I’m running multi-threaded inference using libtorch using something like (pseudocode for simplicity):
in_tensor = in_tensor.to(cuda, dtype, /*non_blocking=*/ false, /*copy=*/ false, memory_format);
semaphore.acquire();
out_tensor = model.forward(in_tensor); // actually wrapped in ivalue, eliding that
cuda::synchronize(); // Does this also sync any thread-parallel data transfers?
semaphore.release();
out_tensor = out_tensor.to(cpu, dtype, /*non_blocking=*/ false, /*copy=*/ false, memory_format);
So multiple threads may be calling in_tensor.to(cuda...)
/ out_tensor.to(cpu...)
in parallel, but only a single thread is calling model.forward()
.
I want to ensure that my data transfers CPU ↔ GPU do indeed run in parallel with the model.forward()

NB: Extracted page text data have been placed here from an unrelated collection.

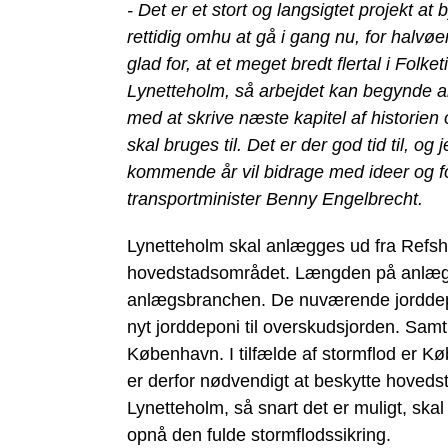
- Det er et stort og langsigtet projekt 
rettidig omhu at gå i gang nu, for halvøe
glad for, at et meget bredt flertal i Fol
Lynetteholm, så arbejdet kan begynde all
med at skrive næste kapitel af historie
skal bruges til. Det er der god tid til, o
kommende år vil bidrage med ideer og for
transportminister Benny Engelbrecht.
Lynetteholm skal anlægges ud fra Refsha
hovedstadsområdet. Længden på anlægsf
anlægsbranchen. De nuværende jorddepote
nyt jorddeponi til overskudsjorden. Samt
København. I tilfælde af stormflod er K
er derfor nødvendigt at beskytte hoved
Lynetteholm, så snart det er muligt, sk
opnå den fulde stormflodssikring.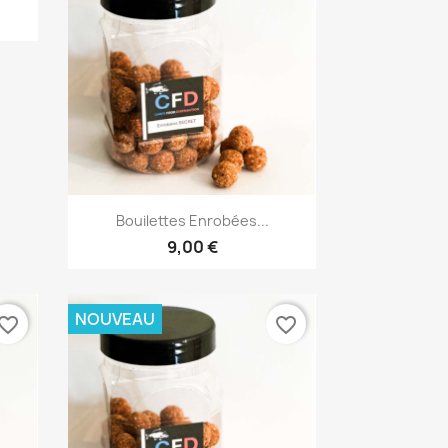
Aperçu rapide

Bouilettes Enrobées...
9,00 €
NOUVEAU
vorite_border
favorite_border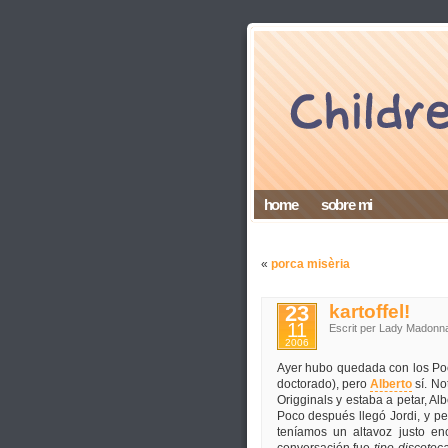
home
sobre mi
«
porca misèria
23
kartoffel!
11
Escrit per Lady Madonn
2006
Ayer hubo quedada con los Po
doctorado), pero
Alberto
sí. No
Origginals y estaba a petar, Al
Poco después llegó Jordi, y p
teníamos un altavoz justo en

-call and don’t interfere with the computations on the GPU, but I’m unclear on the precise meaning of non_blocking=false
- it blocks the calling thread (great!), but does it also block the cuda stream, thereby potentially interrupting any ongoing model.forward()
?
And when I call cuda::synchronize()
to ensure model.forward()
has actually completed (it returns right away, i.e. non-blocking), does that then wait for any ongoing tensor transfer to complete? That would be very undesirable.